La señorita Latoya se rió, una risita estúpida.
—¡Es cierto, claro, «esclavo», seré tonta…! ¡Por cierto, hablando de esclavos, arrodíllate y bésame los pies!
—Sí señorita.
Me arrodillé y llevé mis labios a las suaves plantas de sus pies. Estuve un buen rato llenándome del olor suave de los pies de la joven ama mientras ella hacía su crucigrama y de vez en cuando me golpeaba suavemente con el pie que le estaba besando para reclamar mi atención, me leía una definición y me decía el número de letras de que constaba la palabra. Por lo general la sabía y se la decía, provocando en ella esa risita estúpida. Luego movía los deditos de sus pies como reclamando la atención de mis labios y se volvía a enfrascar en su crucigrama.
—¡Regina, estúpida… mira qué me has hecho hacer…! – gritó de repente enfadada el ama golpeando con los pies los riñones de mamá que se dobló de dolor – ¡Dame mi zapatilla, te vas a enterar! – gritó de nuevo la señora dejando la labor a un lado.
Mamá tomó una de las zapatillas de la señora y se la entregó.
—¡Ven aquí… acerca la cara, estúpida, te vas a enterar… y no la apartes! – la amenazó blandiendo en su mano la zapatilla de suela de cuero.
Mamá dejó escapar un grito intenso cuando la zapatilla golpeó su rostro.
—¡He dicho que no te muevas… acércate más, voy a volver a pegarte!
Un nuevo zapatillazo impactó sobre el rostro de mamá. Esta vez la sangre afluyó a sus labios. La señorita Latoya había dejado el crucigrama y contemplaba con aparente diversión cómo su madre golpeaba a la mía.
—¡Vuelve a ponerte a cuatro patas… como te muevas de nuevo te pegaré con el látigo!

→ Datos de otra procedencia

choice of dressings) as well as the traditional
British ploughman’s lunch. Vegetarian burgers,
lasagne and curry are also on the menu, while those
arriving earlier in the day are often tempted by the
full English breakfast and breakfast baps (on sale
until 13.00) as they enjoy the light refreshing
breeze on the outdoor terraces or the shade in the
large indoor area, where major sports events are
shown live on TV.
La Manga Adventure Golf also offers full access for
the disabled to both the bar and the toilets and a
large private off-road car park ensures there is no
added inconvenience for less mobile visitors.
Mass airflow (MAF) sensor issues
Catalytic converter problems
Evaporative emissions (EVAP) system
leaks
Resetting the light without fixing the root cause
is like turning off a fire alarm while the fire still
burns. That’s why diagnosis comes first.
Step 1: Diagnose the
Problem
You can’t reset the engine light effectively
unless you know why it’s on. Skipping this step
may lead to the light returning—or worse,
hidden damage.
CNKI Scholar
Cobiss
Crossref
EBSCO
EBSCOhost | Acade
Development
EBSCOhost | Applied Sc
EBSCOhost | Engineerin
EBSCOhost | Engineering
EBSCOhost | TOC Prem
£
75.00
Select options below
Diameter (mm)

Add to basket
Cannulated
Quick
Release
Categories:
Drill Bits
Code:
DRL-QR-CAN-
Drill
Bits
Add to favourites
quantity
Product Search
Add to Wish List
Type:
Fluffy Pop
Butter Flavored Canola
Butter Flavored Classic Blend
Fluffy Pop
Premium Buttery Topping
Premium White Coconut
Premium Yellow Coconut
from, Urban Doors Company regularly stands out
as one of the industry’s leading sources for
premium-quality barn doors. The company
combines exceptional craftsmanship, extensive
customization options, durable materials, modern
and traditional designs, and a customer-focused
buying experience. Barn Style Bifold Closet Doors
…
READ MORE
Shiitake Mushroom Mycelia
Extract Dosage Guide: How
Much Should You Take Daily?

Mamá lloraba. Volvió a su postura de cuatro patas y la señora extendiendo las piernas volvió a descansar los pies en su espalda.
El silencio volvió al salón. Papá se hallaba bajo los pies del amo, mamá bajo los del ama, Sarah recibía bofetadas de la señorita Valeria en la piscina y yo ayudaba a la señorita Latoya hacer sus crucigramas mientras tenía que besarle los deditos de los pies.